Il problema era che continuavano ad arrivare, sempre di più. Volevano raggiungere a tutti i costi Karn e il Sylex. Se l’avessero raggiunto, probabilmente l’avrebbero potuto strappare a metà. Chandra mantenne alla massima potenza i suoi flussi di fiamme, ricercando dentro di sé il potere ed urlando fin quando la sua gola non divenne secca e rauca. La vallata si riempì di fumo e fuoco.

Finalmente non c’erano più altri alberi che la stavano
caricando, quindi Chandra si fermò di colpo, asciugandosi il sudore dalla
fronte.
Mentre il fumo si stava diradando, vide pezzi degli automi
di Karn sparsi dappertutto. Non sembrava ci fosse alcun sopravvissuto. Jaya era
stata spinta indietro verso la posizione di Chandra, ed ora era molto più
vicina. Chandra si rese conto che anche lei era indietreggiata inconsciamente,
dato che ora il bordo del cratere era solo qualche metro più in là rispetto a
lei. Disse a Jaya: “Dov’è Karn? Dobbiamo andarcene da qui!”
Jaya sobbalzò, cercando di vedere qualcosa attraverso la
foschia provocata dal fumo. “L’ho perso di vista. Spero non sia diventato un
rottame- oh, ci mancava solo questa!”
Chandra si girò di scatto e pensò: La situazione sta
peggiorando.
Un gigante composto di radici e rami stava torreggiando al
di sopra delle fronde degli alberi, con gli occhi e la bocca che brillavano di
una luce gialla. La testa era frastagliata sulla cima, con il legno modellato
come se fossero corna, o forse ciò che rimaneva di una corona.

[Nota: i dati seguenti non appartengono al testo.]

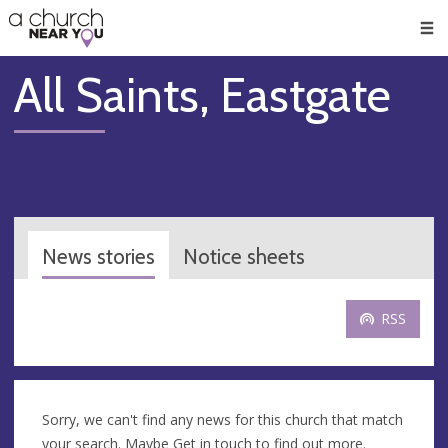
🥧
😇
👏
❤️
👋
Men
All Saints, Eastgate
News stories
Notice sheets
RSS
Sorry, we can't find any news for this church that match
your search. Maybe
Get in touch
to find out more.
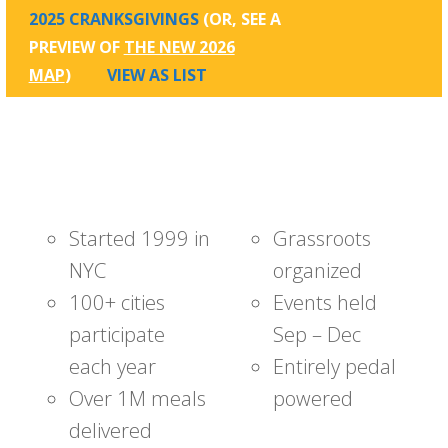
2025 CRANKSGIVINGS
(OR, SEE A
PREVIEW OF
THE NEW 2026
MAP
)
VIEW AS LIST
Started 1999 in
Grassroots
NYC
organized
100+ cities
Events held
participate
Sep – Dec
each year
Entirely pedal
Over 1M meals
powered
delivered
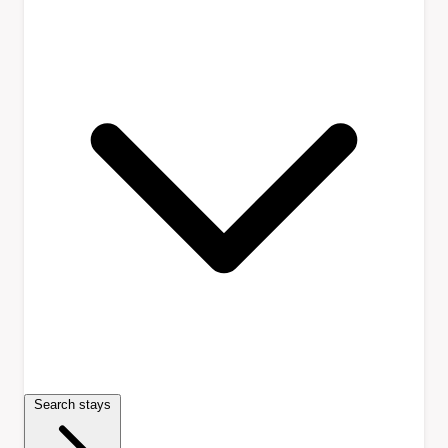
Search stays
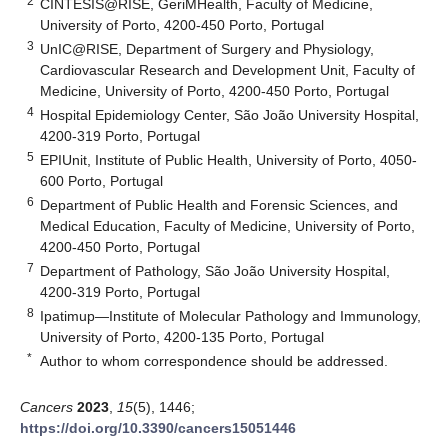
2
CINTESIS@RISE, GeriMHealth, Faculty of Medicine,
University of Porto, 4200-450 Porto, Portugal
3
UnIC@RISE, Department of Surgery and Physiology,
Cardiovascular Research and Development Unit, Faculty of
Medicine, University of Porto, 4200-450 Porto, Portugal
4
Hospital Epidemiology Center, São João University Hospital,
4200-319 Porto, Portugal
5
EPIUnit, Institute of Public Health, University of Porto, 4050-
600 Porto, Portugal
6
Department of Public Health and Forensic Sciences, and
Medical Education, Faculty of Medicine, University of Porto,
4200-450 Porto, Portugal
7
Department of Pathology, São João University Hospital,
4200-319 Porto, Portugal
8
Ipatimup—Institute of Molecular Pathology and Immunology,
University of Porto, 4200-135 Porto, Portugal
*
Author to whom correspondence should be addressed.
Cancers
2023
,
15
(5), 1446;
https://doi.org/10.3390/cancers15051446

Chandra disse:
“Cos’è quello?”
“Sono abbastanza sicura che quello sia Multani o, almeno,
ciò che è rimasto di lui”, disse Jaya tristemente. “Karn, dannazione, dove
sei?”
Un cumulo di legno incandescente vicino al cratere cadde di
lato, urtato da Karn che si stava facendo strada fuori dalla fossa. Aveva
qualcosa infilato sotto al braccio ed il suo corpo di metallo era ricoperto di
terra e fuliggine. Mentre guardava in alto, verso Multani, la sua espressione
era più triste, piuttosto che arrabbiata o preoccupata. “È ancora
semi-cosciente. Non ci farebbe mai del male se fosse pienamente in sé.”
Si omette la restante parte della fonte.